Читаем Ellery Queen’s Mystery Magazine. Vol. 116, Nos. 3 & 4. Whole Nos. 709 & 710, September/October 2000 полностью

He lived in a carefully decorated showpiece of a residence, a Bohemian sanctuary he rented by the square foot from a pair of elderly stockbrokers. He could easily afford it. No self-respecting collector could be without at least one small Fuller. Second and third floors, loft on the third, apartment on the second. A place of fresh roses every day and a Polish cleaning lady twice a week; filled with Chippendale originals and his own modest collection of Constable landscapes; a cultural preserve where the emotions of love, hate, and doubt held no sway. A hermitage where his own inner life of paint, easel, and brush sustained him with a soul-enriching satisfaction. Now rocked like a ship in a gale, the prevailing mood as discordant as one of Schonberg’s twelve-tone string quartets, the uncertain outlook as perplexing as any of the single-color canvases of Mark Rothko.

He didn’t like to leave his Bohemian sanctuary unless he absolutely had to. Unless it was for an evening out at any of his favorite restaurants, or an afternoon in the galleries, or, if need be, a business meeting with his agent, Valerie Bintcliff. And when circumstance forced him to venture beyond the reach of its golden hardwood floors and handwoven Persian carpets, he never took a taxi, always hired a long dark sedan from a car service. He lived, as his brother once remarked, a cocooned life. And certainly a women’s detention center was the last place he ever expected to find himself, especially one as far-flung as the remote hinterland of the Bronx.

But here he was, in a facility as architecturally stimulating as a septic tank, dating from the days of Theodore Roosevelt’s bumptious reign in the White House, a cage smelling of ammonia and cream com, and the fulsome muskiness of too many unwashed women crammed together in a small space.
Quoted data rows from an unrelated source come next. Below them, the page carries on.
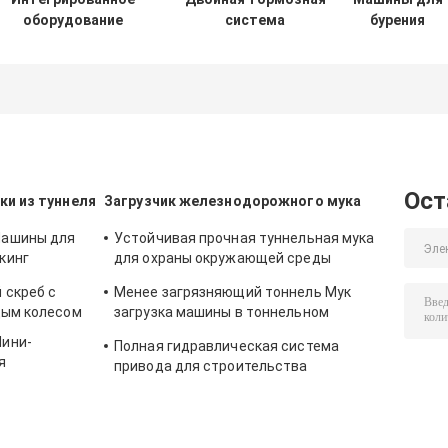
оборудование
система
бурения
для
Многофункциональная
угольных шах
строительства
шахтная погрузчица,
туннелей с
используемая как
компактной
бульдозер
структурой
Ост
ки из туннеля
Загрузчик железнодорожного мука
Машины для
Устойчивая прочная туннельная мука
кинг
для охраны окружающей среды
железных дорог
 скреб с
Менее загрязняющий тоннель Мук
дым колесом
загрузка машины в тоннельном
строительстве
Мини-
Полная гидравлическая система
я
привода для строительства
железнодорожных станций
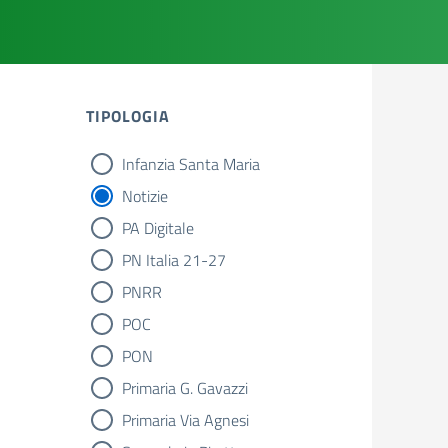
TIPOLOGIA
Infanzia Santa Maria
tipologia di articoli
Notizie
PA Digitale
PN Italia 21-27
PNRR
POC
PON
Primaria G. Gavazzi
Primaria Via Agnesi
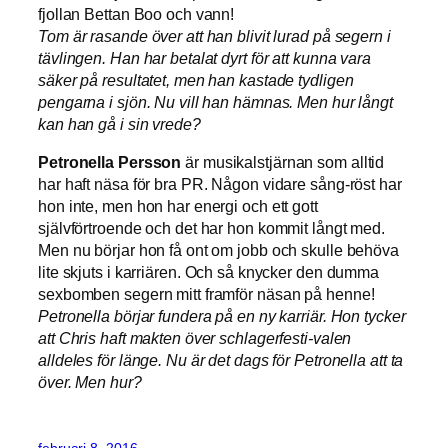
fjollan Bettan Boo och vann!
Tom är rasande över att han blivit lurad på segern i
tävlingen. Han har betalat dyrt för att kunna vara
säker på resultatet, men han kastade tydligen
pengarna i sjön. Nu vill han hämnas. Men hur långt
kan han gå i sin vrede?
Petronella Persson
är musikalstjärnan som alltid
har haft näsa för bra PR. Någon vidare sång-röst har
hon inte, men hon har energi och ett gott
självförtroende och det har hon kommit långt med.
Men nu börjar hon få ont om jobb och skulle behöva
lite skjuts i karriären. Och så knycker den dumma
sexbomben segern mitt framför näsan på henne!
Petronella börjar fundera på en ny karriär. Hon tycker
att Chris haft makten över schlagerfesti-valen
alldeles för länge. Nu är det dags för Petronella att ta
över. Men hur?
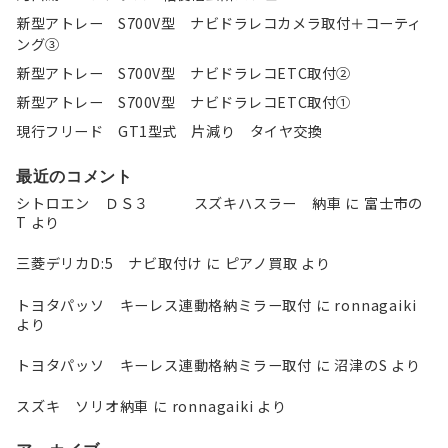
新型アトレー S700V型 ナビドラレコカメラ取付＋コーティ
ング③
新型アトレー S700V型 ナビドラレコETC取付②
新型アトレー S700V型 ナビドラレコETC取付①
現行フリード GT1型式 片減り タイヤ交換
最近のコメント
シトロエン ＤＳ３ スズキハスラー 納車
に
富士市の
T
より
三菱デリカD:5 ナビ取付け
に
ピアノ買取
より
トヨタパッソ キーレス連動格納ミラー取付
に
ronnagaiki
より
トヨタパッソ キーレス連動格納ミラー取付
に
沼津のS
より
スズキ ソリオ納車
に
ronnagaiki
より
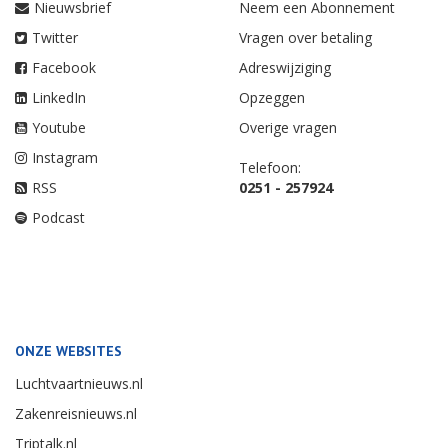
Nieuwsbrief
Neem een Abonnement
Twitter
Vragen over betaling
Facebook
Adreswijziging
LinkedIn
Opzeggen
Youtube
Overige vragen
Instagram
Telefoon:
RSS
0251 - 257924
Podcast
ONZE WEBSITES
Luchtvaartnieuws.nl
Zakenreisnieuws.nl
Triptalk.nl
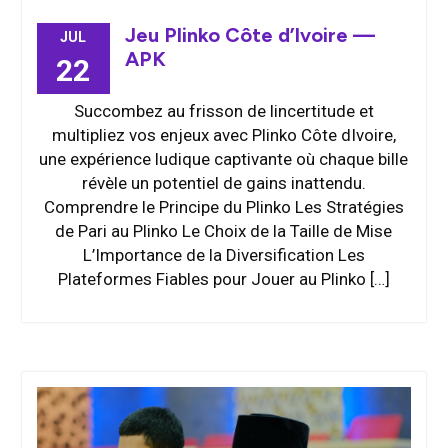
Jeu Plinko Côte d’Ivoire —
JUL
APK
22
Succombez au frisson de lincertitude et
multipliez vos enjeux avec Plinko Côte dIvoire,
une expérience ludique captivante où chaque bille
révèle un potentiel de gains inattendu.
Comprendre le Principe du Plinko Les Stratégies
de Pari au Plinko Le Choix de la Taille de Mise
L’Importance de la Diversification Les
Plateformes Fiables pour Jouer au Plinko […]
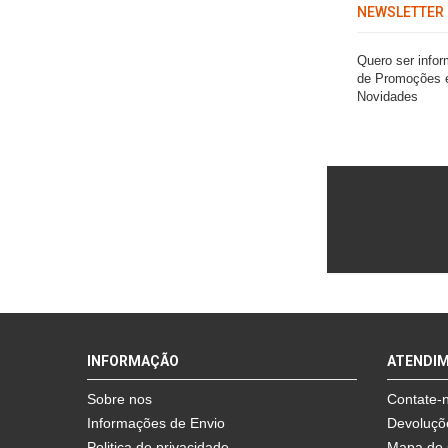
NEWSLETTER
Quero ser info
de Promoções 
Novidades
INFORMAÇÃO
ATENDI
Sobre nos
Contate-
Informações de Envio
Devoluçõ
Politica de privacidade
Mapa do 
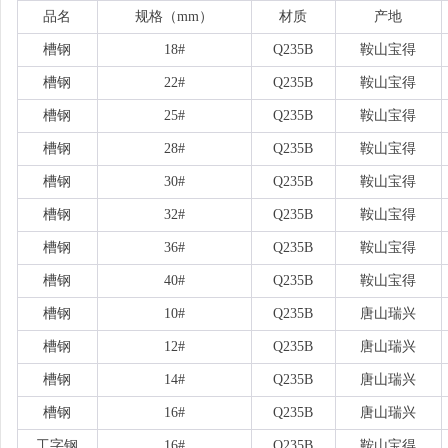
品名
规格（
mm）
材质
产地
槽钢
18#
Q235B
鞍山宝得
槽钢
22#
Q235B
鞍山宝得
槽钢
25#
Q235B
鞍山宝得
槽钢
28#
Q235B
鞍山宝得
槽钢
30#
Q235B
鞍山宝得
槽钢
32#
Q235B
鞍山宝得
槽钢
36#
Q235B
鞍山宝得
槽钢
40#
Q235B
鞍山宝得
槽钢
10#
Q235B
唐山瑞兴
槽钢
12#
Q235B
唐山瑞兴
槽钢
14#
Q235B
唐山瑞兴
槽钢
16#
Q235B
唐山瑞兴
工字钢
16#
Q235B
鞍山宝得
He sat in the visitors’ room and stared through the glass at Barbara Gatt, erstwhile tablemate at Cafe des Artistes, the Rainbow Room, and Da Umberto’s, here in the hope that Barbara might tell him Craig’s confession was so much bosh. Here to find not only absolution for his brother, but also contradiction. To rediscover in the hoped-for contradiction his own peace of mind, a way to get on with “Mallards on the Marsh,” a way to finally bring the confounded fowls alive.

“He had the two sides, didn’t he?” said Barbara, speaking of her late husband. She was a wisp, with the tawny color of a woman predisposed to melanoma. Inherited. Her mother was end-stage in Ohio. A bad time for Barbara. “You knew him as a curator. As an authenticator of fifteenth-century religious art. I knew him as a husband. As a brute. As a man who wanted to take my child away from me.”

Neil admitted familiarity with the theme, the sad leitmotif of divorce in modern times, with the melancholy refrains of custody disputes and restraining orders.

“A persistent man,” he said, hoping that would be diplomatic enough. “He took hold of Christine?” he asked.

He dared not enter the forbidden zone of her own culpability.

“Hoisted her like a hundred-pound sack of wheat,” Barbara clarified.

“And Craig took the knife to him?”

Her tawny eyes gazed at him as if he were a specimen. “Anthony’s advised me against casual disclosure,” she said.

Anthony, of course, was her lawyer, a phlegmatic dome-headed man with the complexion of a ghoul and eyes as dark as pitch, the Fuller family lawyer, presented in pinstripes and wingtips to Barbara, by Craig, as the great shining way, the savior who would set her free.

“Craig was a kind boy,” he said, feeling he had to defend his brother. “A gentle boy. Always fooling with gadgets. Helped me with my car when I still had the gall to own one.”

He hoped these words might coax from her the peace of mind he so ardently wished for. But she smiled fondly in that wispy way of hers, like the Queen of the Fairies.

“He’s good with Christine,” she said. “He’s the only one who knows how to calm her down. He soothes her. He doesn’t antagonize her the way Paul did.”

And not long after, the guard came and got him. The doubt remained. Who killed Paul Gatt? His brother’s confession, now twenty-four hours old, struck him as nothing more than a bad dream, something that couldn’t have actually happened, the result of too much jerk sauce on his chicken last night. His brother was made of finer fabric. His brother might argue with Paul Gatt, even lay a diffident hand on Paul’s shoulder, but the visceral outcome of Paul’s three-hundred-pound corpse exsanguinated on the terra cotta tiles, his hound’s-tooth alpaca a ruin, his beard glued and coagulated with blood, struck Neil as so much faulty joinery. The crime didn’t fit Craig, and Craig didn’t fit the crime.

As he eased his own three-hundred-pound figure into the backseat of his hire car, he desperately tried to convince himself of Craig’s finer moral impulses. But doubt made him queasy, and for the first time in years he found he had no appetite.